■ Problem to solve
Print every entry exactly as written and exclude all images.

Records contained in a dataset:
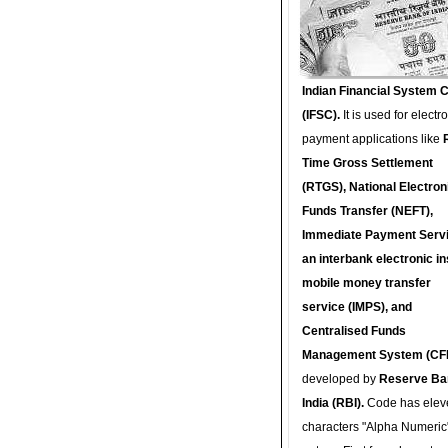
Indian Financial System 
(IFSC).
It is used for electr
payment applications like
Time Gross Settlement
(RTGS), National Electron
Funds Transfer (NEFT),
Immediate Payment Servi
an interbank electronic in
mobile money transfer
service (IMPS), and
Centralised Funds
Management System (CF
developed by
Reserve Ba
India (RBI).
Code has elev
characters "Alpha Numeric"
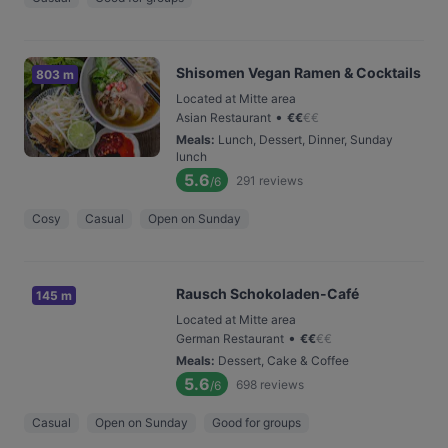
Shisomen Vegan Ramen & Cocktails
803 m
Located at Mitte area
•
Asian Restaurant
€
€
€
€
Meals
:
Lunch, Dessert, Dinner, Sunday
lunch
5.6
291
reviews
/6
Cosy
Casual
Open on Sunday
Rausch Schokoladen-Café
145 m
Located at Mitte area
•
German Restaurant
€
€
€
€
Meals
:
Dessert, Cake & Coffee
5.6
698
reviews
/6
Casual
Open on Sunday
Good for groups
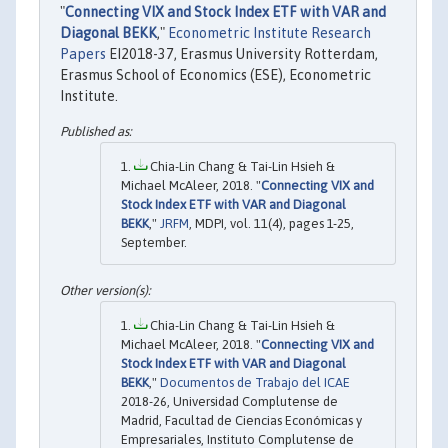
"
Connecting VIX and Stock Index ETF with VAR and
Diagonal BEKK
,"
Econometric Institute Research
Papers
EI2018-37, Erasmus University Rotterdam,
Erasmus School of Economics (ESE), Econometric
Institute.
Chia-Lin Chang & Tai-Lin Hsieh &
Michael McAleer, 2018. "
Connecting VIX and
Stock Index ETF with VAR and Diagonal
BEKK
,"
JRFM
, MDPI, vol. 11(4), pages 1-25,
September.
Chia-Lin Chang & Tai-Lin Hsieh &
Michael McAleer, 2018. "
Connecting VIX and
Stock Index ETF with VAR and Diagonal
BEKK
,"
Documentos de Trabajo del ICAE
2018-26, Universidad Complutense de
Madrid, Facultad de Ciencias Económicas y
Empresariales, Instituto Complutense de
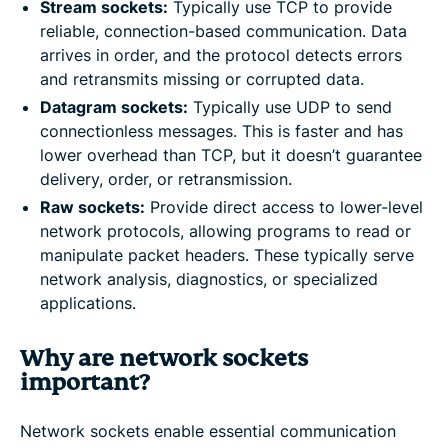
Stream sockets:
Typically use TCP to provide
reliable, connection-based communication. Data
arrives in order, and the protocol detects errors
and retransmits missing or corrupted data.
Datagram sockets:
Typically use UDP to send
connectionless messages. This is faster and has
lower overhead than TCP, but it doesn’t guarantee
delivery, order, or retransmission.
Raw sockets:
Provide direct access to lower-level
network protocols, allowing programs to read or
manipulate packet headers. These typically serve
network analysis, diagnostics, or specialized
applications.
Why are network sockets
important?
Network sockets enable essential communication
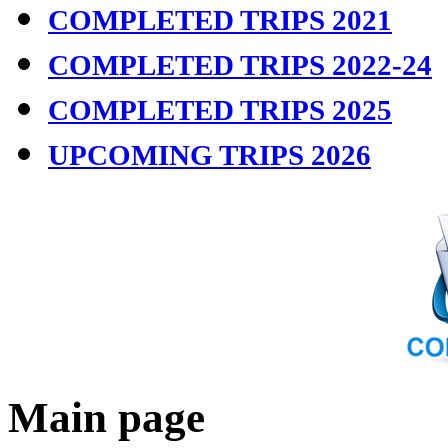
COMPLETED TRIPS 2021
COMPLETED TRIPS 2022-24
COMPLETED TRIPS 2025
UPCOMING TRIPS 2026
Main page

■ Result
Indian Financial System 
(IFSC).
It is used for electr
payment applications like
Time Gross Settlement
(RTGS), National Electron
Funds Transfer (NEFT),
Immediate Payment Servi
an interbank electronic in
mobile money transfer
service (IMPS), and
Centralised Funds
Management System (CF
developed by
Reserve Ba
India (RBI).
Code has elev
characters "Alpha Numeric"
Shisomen Vegan Ramen & Cocktails
803 m
Located at Mitte area
•
Asian Restaurant
€
€
€
€
Meals
:
Lunch, Dessert, Dinner, Sunday
lunch
5.6
291
reviews
/6
Cosy
Casual
Open on Sunday
Rausch Schokoladen-Café
145 m
Located at Mitte area
•
German Restaurant
€
€
€
€
Meals
:
Dessert, Cake & Coffee
5.6
698
reviews
/6
Casual
Open on Sunday
Good for groups
"
Connecting VIX and Stock Index ETF with VAR and
Diagonal BEKK
,"
Econometric Institute Research
Papers
EI2018-37, Erasmus University Rotterdam,
Erasmus School of Economics (ESE), Econometric
Institute.
Chia-Lin Chang & Tai-Lin Hsieh &
Michael McAleer, 2018. "
Connecting VIX and
Stock Index ETF with VAR and Diagonal
BEKK
,"
JRFM
, MDPI, vol. 11(4), pages 1-25,
September.
Chia-Lin Chang & Tai-Lin Hsieh &
Michael McAleer, 2018. "
Connecting VIX and
Stock Index ETF with VAR and Diagonal
BEKK
,"
Documentos de Trabajo del ICAE
2018-26, Universidad Complutense de
Madrid, Facultad de Ciencias Económicas y
Empresariales, Instituto Complutense de
Stream sockets:
Typically use TCP to provide
reliable, connection-based communication. Data
arrives in order, and the protocol detects errors
and retransmits missing or corrupted data.
Datagram sockets:
Typically use UDP to send
connectionless messages. This is faster and has
lower overhead than TCP, but it doesn’t guarantee
delivery, order, or retransmission.
Raw sockets:
Provide direct access to lower-level
network protocols, allowing programs to read or
manipulate packet headers. These typically serve
network analysis, diagnostics, or specialized
applications.
Why are network sockets
important?
Network sockets enable essential communication
COMPLETED TRIPS 2021
COMPLETED TRIPS 2022-24
COMPLETED TRIPS 2025
UPCOMING TRIPS 2026
Main page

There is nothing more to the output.